== Material for the task ==
====================

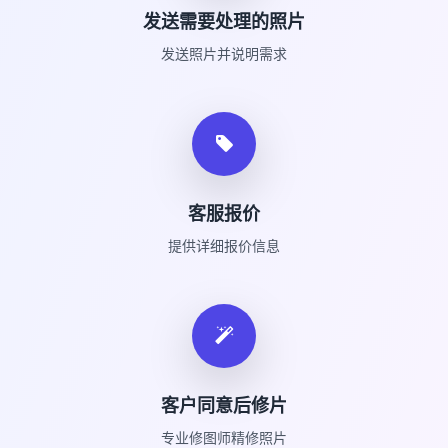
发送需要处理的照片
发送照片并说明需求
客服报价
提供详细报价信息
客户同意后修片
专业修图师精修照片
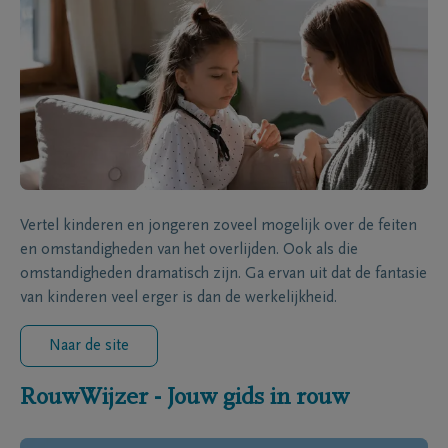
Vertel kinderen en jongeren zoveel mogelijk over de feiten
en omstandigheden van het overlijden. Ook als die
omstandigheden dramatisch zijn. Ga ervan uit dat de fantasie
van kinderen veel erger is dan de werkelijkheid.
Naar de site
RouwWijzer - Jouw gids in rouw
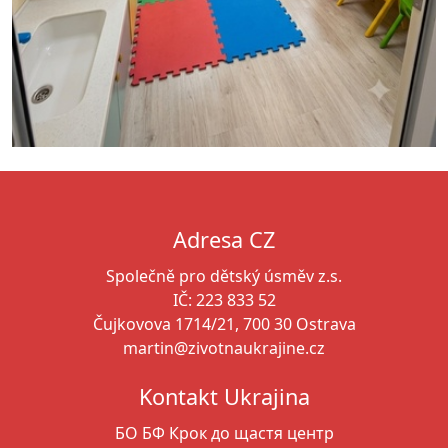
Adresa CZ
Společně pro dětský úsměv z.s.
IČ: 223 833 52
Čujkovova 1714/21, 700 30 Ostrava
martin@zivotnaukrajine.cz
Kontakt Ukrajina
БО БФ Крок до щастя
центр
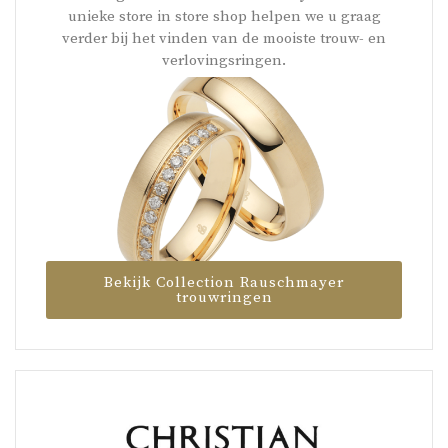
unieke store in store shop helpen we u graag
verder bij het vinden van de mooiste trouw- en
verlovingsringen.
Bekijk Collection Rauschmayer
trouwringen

====================

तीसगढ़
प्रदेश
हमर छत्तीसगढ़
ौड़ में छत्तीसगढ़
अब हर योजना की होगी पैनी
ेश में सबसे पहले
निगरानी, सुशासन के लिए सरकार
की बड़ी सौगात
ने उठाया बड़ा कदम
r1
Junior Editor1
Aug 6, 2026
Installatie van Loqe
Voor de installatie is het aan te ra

====================

== Requirement ==
Beginning at the line above that contains "Naar de site", repeat each line exactly through the one that contains "trouwringen", and leave out the pictures.

== Solved problem ==
Naar de site
RouwWijzer - Jouw gids in rouw
Adresa CZ
Společně pro dětský úsměv z.s.
IČ: 223 833 52
Čujkovova 1714/21, 700 30 Ostrava
martin@zivotnaukrajine.cz
Kontakt Ukrajina
БО БФ Крок до щастя
центр
unieke store in store shop helpen we u graag
verder bij het vinden van de mooiste trouw- en
verlovingsringen.
Bekijk Collection Rauschmayer
trouwringen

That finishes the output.